Yes — at the median salary of $138K, rent takes 20.3% of take-home pay. A 2-bedroom at the HUD Fair Market Rent runs $1,646/month. That stays under the 30% guideline most financial planners use.
What’s the entry-level salary for economists in Virginia?
The 10th-percentile wage — what new economists typically earn — is $75K/year. Take-home on that works out to about $4,758/month. At HUD’s $1,646/month FMR, rent would take 35% of that take-home — above the 30% guideline, so a 1-bedroom or shared housing is likely necessary starting out.
Is economist a high-paying job in Virginia?
Pay here is roughly in line with the national average — $138K locally vs. $125K nationally, a 10% difference.
How does Virginia compare to the national average for economists?
Virginia pays $138K median vs. the U.S. average of $125K — that’s +10%. After adjusting for local cost of living (RPP 94.79), the purchasing-power equivalent is $145K — still ahead of the national median.
How much do economists make in Virginia?
The median is $137,590 a year, that works out to about $66 an hour.

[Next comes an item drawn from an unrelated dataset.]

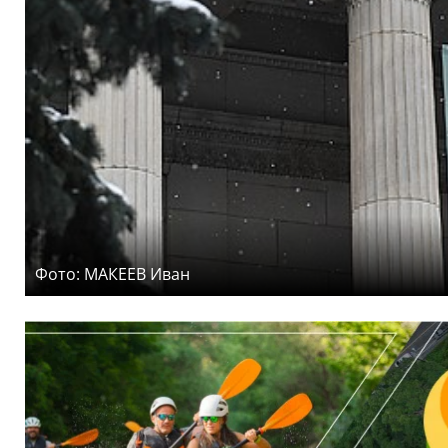
Фото: МАКЕЕВ Иван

But the range is wide: entry-level workers start around $74,600, and experienced economists can clear $232,410. These are BLS numbers, based on employer-reported data, not self-reported surveys.
Is $138K enough to live in Virginia?
On that salary, you'd take home roughly $8,117/month after taxes. A 2-bedroom here rents for about $1,646/month, which eats 20.3% of your paycheck. That's under the 30% guideline most financial planners use, so the numbers work.
How far does a economists salary go in Virginia?
Virginia has a Regional Price Parity of 94.79 (100 is the national average). That's below average, your money stretches further here than the raw salary number suggests. After cost-of-living adjustment, the median economists salary is worth about $145,152 in national-average purchasing power.
Where do economists get paid the most?
The table above ranks every state by median pay for this role. Keep in mind that the highest-paying states tend to have the highest costs of living, so the top salary doesn't always mean the most money in your pocket.